I've, I've been, you know, kind of in Martec and in communications now for full time for 20 years.
And this is the first time in my 20 years on Earth that the average company can go out and
spend, you know, 20 bucks, 50 bucks, $100 a month and get similar level of technology that enterprise
companies can get. That's another part of, you know, kind of being in this compute sweet spot,
but also point number two on how the world will now be a simulation. Because now more and more
companies can start to use just in this example, Nvidia's Omniverse or, you know, other kind
of world simulators powered by AI to simulate everything, right? Hey, you guys wanted hot takes.

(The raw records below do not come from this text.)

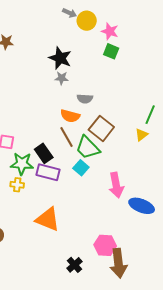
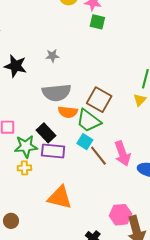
black star: (60, 58) -> (15, 66), moved
gray semicircle: (85, 99) -> (56, 93), moved, size x1.8
orange semicircle: (70, 116) -> (68, 112), moved
brown line: (66, 137) -> (98, 156), moved

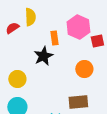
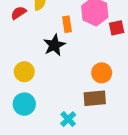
orange circle: (84, 69) -> (102, 73), moved

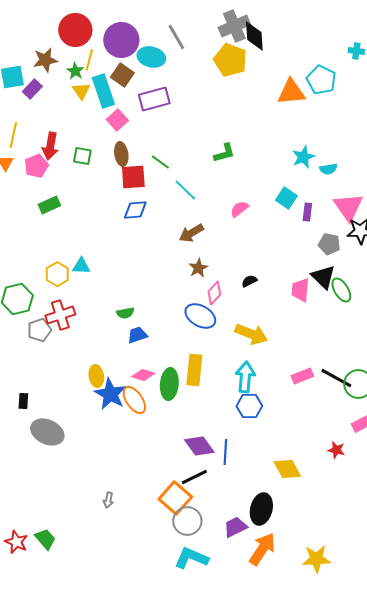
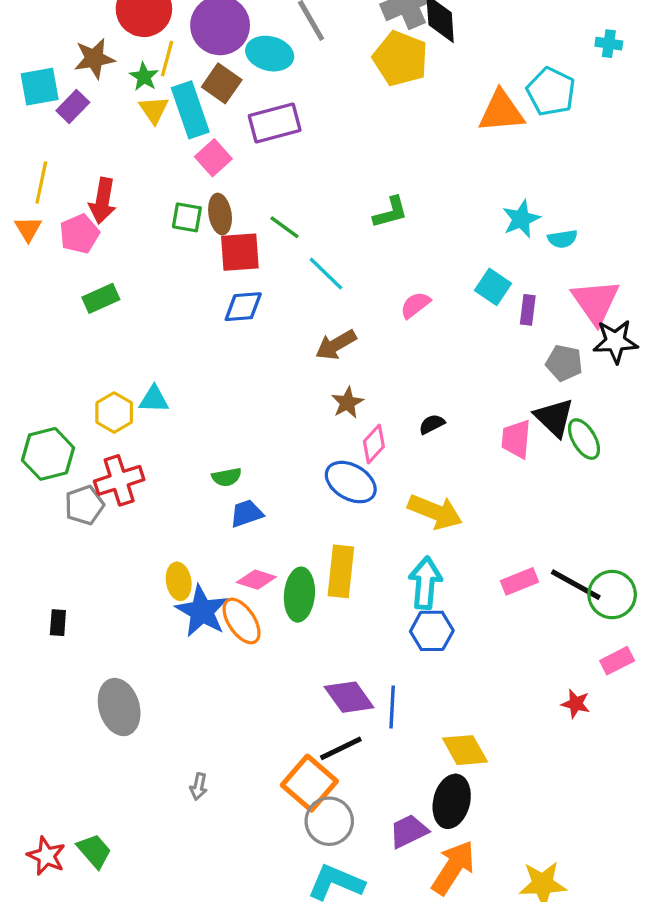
green square: (82, 156) -> (187, 217), moved
gray ellipse: (47, 432) -> (119, 707), moved, turned 48
yellow diamond: (287, 469) -> (465, 750), moved

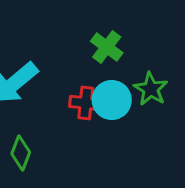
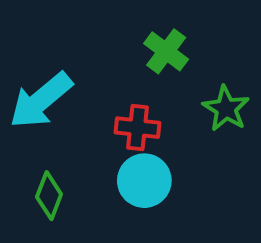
cyan circle: (112, 100) -> (144, 181), moved

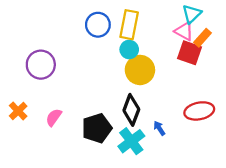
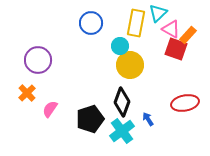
cyan triangle: (192, 14) -> (158, 13), moved
yellow rectangle: (129, 25) -> (136, 23), moved
orange cross: (18, 111) -> (27, 93), moved

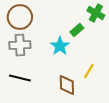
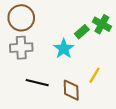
green cross: (96, 13) -> (102, 24), moved
black line: (20, 78) -> (37, 83), moved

Here's what I think. I think simulations are going to get weird. I think they're going to get
weird, right? Right now, the example I gave of, all right, your company spending $50 million,
building a new production plant, that makes sense, right? That makes sense. Yeah, you want that
to be simulated with millions of simulations using, you know, in VDIA's data from, you know,
all of their systems, uploading all your data. But I think a lot of things are going to be
simulated, right? I could even see if you want to get super weird, I could see a time in
in the future.
I don't know if it's months or years away where I could simulate this exact podcast,
this exact live stream.
You know,
and I tell a system,
hey,
here's what my topic is.
Here's some of my bullet points.
And it's going to go ahead.
It's going to run millions of simulations.
Oh,
what if you go down this route?
What if you go down this route?
Here's how your audience is going to react to all these different things based on all
the data that we have on you,
your audience,
how they respond to certain content,
et cetera.
When you tap into these powerful platforms like the Omniverse, they're not the only ones,
but if you bring your data and you are able to tap into literally a world of knowledge,
simulations are, I don't know if that's weird or extremely powerful or both,
but that's where I see things heading, right?

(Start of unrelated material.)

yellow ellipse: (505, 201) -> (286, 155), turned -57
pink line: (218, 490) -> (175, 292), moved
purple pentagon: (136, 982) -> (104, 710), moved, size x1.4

Where every single I think in the future, every single product service that you interact with
has already been simulated, right, as a.
digital twin in the omniverse, in the metaverse, et cetera, where almost every single thing
that we interact with, cars we drive, the devices that we use, you know, the software we send
emails on.
I think everything will have already been simulated millions or billions of times already,
simple day-to-day interactions with products that we use all the time.
Hopefully what that means is more intuitive products and services.

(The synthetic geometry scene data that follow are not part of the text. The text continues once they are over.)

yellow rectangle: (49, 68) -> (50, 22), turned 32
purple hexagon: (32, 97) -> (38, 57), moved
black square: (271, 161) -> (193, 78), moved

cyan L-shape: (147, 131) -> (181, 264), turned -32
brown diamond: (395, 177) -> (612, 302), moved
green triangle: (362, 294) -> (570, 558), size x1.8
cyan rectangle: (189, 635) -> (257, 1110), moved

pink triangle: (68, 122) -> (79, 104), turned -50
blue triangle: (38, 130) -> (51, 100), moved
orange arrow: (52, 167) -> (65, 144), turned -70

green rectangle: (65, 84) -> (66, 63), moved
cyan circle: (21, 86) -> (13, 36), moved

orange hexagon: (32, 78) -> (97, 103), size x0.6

better experiences in the real world.
That's the point of simulations.
That's the point of, as an example, the Omnifers.
But I do believe the world will be a simulation.
I think almost every single, you know, the clothes you wear, the shoes, you know, the new pair of Nike's that you go by, they will have been run through a, like a digital simulation millions or billions of times.
right, across different textures, you know, what happens if, you know, this person has a bigger
left foot than right foot?
What happens if, you know, they constantly go from wet to dry surfaces, right?
Like all of these products and services that we use every single day will have already
been simulated millions or billions of times.
Hopefully, like I said, hopefully that doesn't make it weird on our end, but it just makes
for better product services and experiences in the real world.
All right.
Yeah, hey, Earth 2.
Hey, great, great point, Juan.
Thanks for joining us live.
Yeah, Earth 2, that's a great point.
If you read some of my kind of insider takeaways from GTC, Earth 2, that's something that
NVIDIA announced as well, a literal Earth simulator, right?
So you can't look at me too weird and be like, all right, Jordan, this is weird if you say
the world will be a simulation.
Well, Jensen Wong talked about that, even at his keynote, some new updates to the Earth 2,
kind of their world simulator.
And they're trying to, you know, reduce climate change and to better predict extreme weather sooner.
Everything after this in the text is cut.